ビデオと小説のイメージ喚起力と現実変革力

 『高い城の男』を、忘年会に向かう電車の片隅で読む。フィリップ・K・ディックの筆力に引き込まれて、降りるべき駅に停車するまで気づかず慌てておりた。コンコースを歩きながら折りたたみ傘を座席に忘れてきたことに気づく。それくらい面白いということか。

 まだ邦訳を三分の一しか読んでいないが、昨日までに観たビデオ版から受ける印象とはあきらかに異質なものを感じる。小説で読むとビデオ映像から受けるやりきれない暗さが感じられない。

 リドリー・スコットは原作を読んで、自分なりの世界観に照らし合わせ、映像作品を作った。ほぼ彼の創作と言っていいだろう。そして彼の狙った効果は十分に発揮される。我々は混乱し、困惑し、世界の不条理さをたっぷりと味わう。この点でリドリー・スコットの思い通りである。映像のプロの技はすごい。しかしそこに、「やられた」感がある。

 小説から受ける印象は、乾いた、皮肉な、そして時にはユーモアすら感じられるものである。そして、フィリップ・K・ディックは知的な困惑を読者に起こさせ、読者自身が考えて、この世界の不条理性を把握することを促す。イメージを作るのは読者自身である。

 ビデオにせよ小説にせよ、「正しくない世界」を「より正しい世界」へと変革することを、受け手(視聴者・読者)に促す。

 どちらのメディアの受け手のほうが、社会を良い方に導くように動きやすいか? この種のことを考えるには、この『高い城の男』は良い題材である。これを提出したディックに拍手を贈りたい。



 今日こそクリスマス・ツリーの飾り付けをしないと。

2016年12月22日木曜日

自分へのクリスマス・プレゼントは松岡正剛先生に選んでもらう(かも)

30年もののツリーセット!

 『高い城の男』をAmazon videoで観た。『ブレードランナー』とは違った面白さ。フィリップ・K・ディックはやはり研究対象になる。

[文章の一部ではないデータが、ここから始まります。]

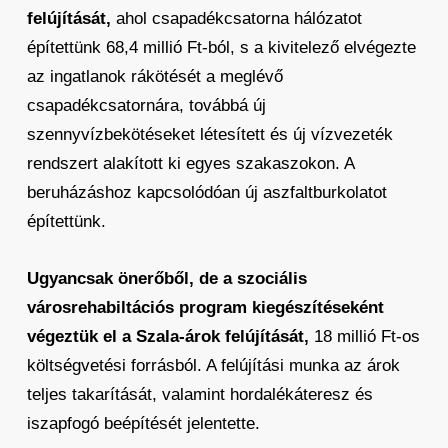
felújítását,
ahol csapadékcsatorna hálózatot
építettünk 68,4 millió Ft-ból, s a kivitelező elvégezte
az ingatlanok rákötését a meglévő
csapadékcsatornára, továbbá új
szennyvízbekötéseket létesített és új vízvezeték
rendszert alakított ki egyes szakaszokon. A
beruházáshoz kapcsolódóan új aszfaltburkolatot
építettünk.
Ugyancsak önerőből, de a szociális
városrehabiltációs program kiegészítéseként
végeztük el a Szala-árok felújítását,
18 millió Ft-os
költségvetési forrásból. A felújítási munka az árok
teljes takarítását, valamint hordalékáteresz és
iszapfogó beépítését jelentette.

 原作を読んでいないので、Kindle本を買うことにする。ただし、原作とビデオは、第二次世界大戦で米国が負けてナチス・ドイツと日本に占領されているという設定は同じだが、内容はかなり違っているそうだ。
 
 ビデオを観たあとは、かなり重たい気持ちになり、胃痛がぶり返しそうになったので、暗いイメージを自分で排除できる小説本を読むほうが気楽かもしれない。

 ただし、ビデオを観ただけでも、この作品が提示する各種のテーマは勉強したいという気持ちを誘う。易経、第二次大戦中と直後の世界情勢、ユダヤ人への迫害、旧約聖書、などなど。小説を読めばもっと課題が見つかって楽しいだろう。
 
 最近は新しいことを学ぶには、まず、オンラインの百科事典(JKの世界大百科と日本大百科など)を見て基本知識を得て、つぎに読むべき参考書を松岡正剛先生のサイトに行って教わることにしている。ほぼハズレがなく殆どの著者や本についての知識が得られる。素晴らしいサイト。自分でもこんなサイトを作れればいいなあとも思う。
 
 今回のフィリップ・K・ディックについては、こんな記事が見つかった。この記事を読むと「エントロピー小説」という「ヴァリス三部作」も読みたくなる。
 
 かくして勉強プロジェクトのバックログは毎日溜まっていく。まあ、借金のようなもので、溜まるほど尊敬されるような気もする。
 
 年末のこの時期には、古いクリスマスツリーを出して飾り付けながら、自分へのクリスマス・プレゼントも考える。大抵は少し値のはる書籍である。今年の第一候補は『トーマス・マン日記1946−48』。中古で8,000円。二年ぐらいかけて読むので、ものすごく高いというわけではない。フィリップ・K・ディックの本たちも候補に入れるか?悩ましい。